- Load, inspect, and clean tabular data using Julia's DataFrames ecosystem
- Explore categorical and numerical features through summary statistics and visualizations
- Filter and subset data to answer specific questions about your dataset
- Apply basic probability to a real decision-making scenario (balancing combat encounters)
Introduction
Dungeons & Dragons (D&D) is a tabletop role-playing game where players navigate a story guided by a Dungeon Master (DM), who designs the world, controls monsters, and adjudicates rules. Combat is resolved by rolling a 20-sided die (d20). Every monster has a stat block with key attributes: Hit Points (HP), the damage it can absorb; Armor Class (AC), the d20 threshold to land a hit; and Challenge Rating (CR), a rough difficulty index for the party.

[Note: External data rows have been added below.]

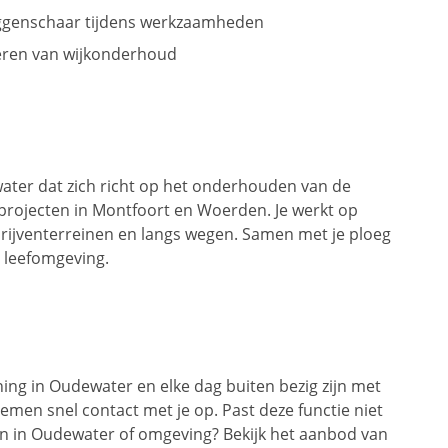
ggenschaar tijdens werkzaamheden
eren van wijkonderhoud
water dat zich richt op het onderhouden van de
projecten in Montfoort en Woerden. Je werkt op
drijventerreinen en langs wegen. Samen met je ploeg
 leefomgeving.
ing in Oudewater en elke dag buiten bezig zijn met
men snel contact met je op. Past deze functie niet
oen in Oudewater of omgeving? Bekijk het aanbod van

Why Data-Informed Dungeon Mastering?
A DM preparing encounters faces a design problem: the Monster Manual contains hundreds of creatures, and browsing by hand is tedious and error-prone. Treating monster selection as a data management problem changes this: you can filter, sort, group, and visualize attributes programmatically, asking precise questions like "Which Large undead have AC below 14?". This is the same principle behind any evidence-based workflow: systematic exploration of your option space leads to better decisions.
About This Notebook
This notebook walks through an exploratory data analysis of D&D 5th Edition monster statistics using Julia. The workflow (load, inspect, explore, visualize, filter, analyze) is universal and transfers directly to any tabular dataset in any domain.
To run the source notebook interactively, you need:
- Install Julia (v1.9 or later recommended).
- Install VS Code and the Julia extension.
- Open the
.ipynbnotebook file in VS Code; the Julia extension provides full notebook support with syntax highlighting, inline plots, and a built-in REPL. - When prompted, install the required packages:
CSV,DataFrames,DataFramesMeta,Statistics,StatsPlots.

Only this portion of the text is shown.